Re: releasing result pages in svc_xprt_release()

NeilBrown <neilb@xxxxxxx> · Tue, 02 Feb 2021 10:27:25 +1100

On Mon, Feb 01 2021, Chuck Lever wrote:

>> On Jan 31, 2021, at 6:45 PM, NeilBrown <neilb@xxxxxxx> wrote:
>> 
>> On Fri, Jan 29 2021, Chuck Lever wrote:
>>> 
>>> What's your opinion?
>> 
>> To form a coherent opinion, I would need to know what that problem is.
>> I certainly accept that there could be performance problems in releasing
>> and re-allocating pages which might be resolved by batching, or by copying,
>> or by better tracking.  But without knowing what hot-spot you want to
>> cool down, I cannot think about how that fits into the big picture.
>> So: what exactly is the problem that you see?
>
> The problem is that each 1MB NFS READ, for example, hands 257 pages
> back to the page allocator, then allocates another 257 pages. One page
> is not terrible, but 510+ allocator calls for every RPC begins to get
> costly.
>
> Also, remember that both allocating and freeing a page means an irqsave
> spin lock -- that will serialize all other page allocations, including
> allocation done by other nfsd threads.
>
> So I'd like to lower page allocator contention and the rate at which
> IRQs are disabled and enabled when the NFS server becomes busy, as it
> might with several 25 GbE NICs, for instance.
>
> Holding onto the same pages means we can make better use of TLB
> entries -- fewer TLB flushes is always a good thing.
>
> I know that the network folks at Red Hat have been staring hard at
> reducing memory allocation in the stack for several years. I recall
> that Matthew Wilcox recently made similar improvements to the block
> layer.
>
> With the advent of 100GbE and Optane-like durable storage, the balance
> of memory allocation cost to device latency has shifted so that
> superfluous memory allocation is noticeable.
>
>
> At first I thought of creating a page allocator API that could grab
> or free an array of pages while taking the allocator locks once. But
> now I wonder if there are opportunities to reduce the amount of page
> allocator traffic.

Thanks.  This helps me a lot.

I wonder if there is some low-hanging fruit here.

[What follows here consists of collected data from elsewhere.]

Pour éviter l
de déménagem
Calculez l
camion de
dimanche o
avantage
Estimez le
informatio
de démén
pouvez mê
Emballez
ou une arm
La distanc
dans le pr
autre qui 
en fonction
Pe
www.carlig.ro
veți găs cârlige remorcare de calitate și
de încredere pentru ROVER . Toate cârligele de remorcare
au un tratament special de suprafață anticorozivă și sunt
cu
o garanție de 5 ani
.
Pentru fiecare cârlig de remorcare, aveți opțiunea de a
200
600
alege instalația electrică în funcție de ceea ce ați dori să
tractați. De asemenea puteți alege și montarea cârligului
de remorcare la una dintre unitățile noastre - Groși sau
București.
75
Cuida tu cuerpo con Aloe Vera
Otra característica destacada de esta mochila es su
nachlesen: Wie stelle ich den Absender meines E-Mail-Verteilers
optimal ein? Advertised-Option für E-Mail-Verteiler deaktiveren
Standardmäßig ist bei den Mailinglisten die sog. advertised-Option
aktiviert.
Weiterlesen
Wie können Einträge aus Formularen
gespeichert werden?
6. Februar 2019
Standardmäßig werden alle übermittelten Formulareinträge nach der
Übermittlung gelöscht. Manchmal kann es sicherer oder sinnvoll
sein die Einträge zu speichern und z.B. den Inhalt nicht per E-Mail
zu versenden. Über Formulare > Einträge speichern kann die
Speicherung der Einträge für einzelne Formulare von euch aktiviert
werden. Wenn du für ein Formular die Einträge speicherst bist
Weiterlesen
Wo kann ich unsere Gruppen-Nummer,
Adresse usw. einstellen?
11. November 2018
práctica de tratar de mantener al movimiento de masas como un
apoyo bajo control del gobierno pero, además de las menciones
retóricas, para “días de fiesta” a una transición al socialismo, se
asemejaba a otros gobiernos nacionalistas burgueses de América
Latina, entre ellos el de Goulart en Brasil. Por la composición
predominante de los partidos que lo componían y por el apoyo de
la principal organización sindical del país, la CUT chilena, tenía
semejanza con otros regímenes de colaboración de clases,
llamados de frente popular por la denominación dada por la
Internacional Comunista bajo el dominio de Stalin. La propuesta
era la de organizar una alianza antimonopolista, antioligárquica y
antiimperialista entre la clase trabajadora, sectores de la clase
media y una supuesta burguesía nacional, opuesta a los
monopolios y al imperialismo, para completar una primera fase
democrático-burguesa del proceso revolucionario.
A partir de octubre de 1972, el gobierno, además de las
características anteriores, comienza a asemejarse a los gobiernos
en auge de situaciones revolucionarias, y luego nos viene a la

If I read the code correctly (which is not certain, but what I see does
seem to agree with vague memories of how it all works), we currently do
a lot of wasted alloc/frees for zero-copy reads.

We allocate lots of pages and store the pointers in ->rq_respages
(i.e. ->rq_pages)
Then nfsd_splice_actor frees many of those pages and
replaces the pointers with pointers to page-cache pages.  Then we release
those page-cache pages.

We need to have allocated them, but we don't need to free them.
We can add some new array for storing them, have nfsd_splice_actor move
them to that array, and have svc_alloc_arg() move pages back from the
store rather than re-allocating them.

Or maybe something even more sophisticated where we only move them out
of the store when we actually need them.

Having the RDMA layer return pages when they are finished with might
help.  You might even be able to use atomics (cmpxchg) to handle the
contention.  But I'm not convinced it would be worth it.

I *really* like your idea of a batch-API for page-alloc and page-free.
This would likely be useful for other users, and it would be worth
writing more code to get peak performance - things such as per-cpu
queues of returned pages and so-forth (which presumably already exist).

I cannot be sure that the batch-API would be better than a focused API
just for RDMA -> NFSD.  But my guess is that it would be at least nearly
as good, and would likely get a lot more eyes on the code.

NeilBrown
Attachment:
signature.asc

Description: PGP signature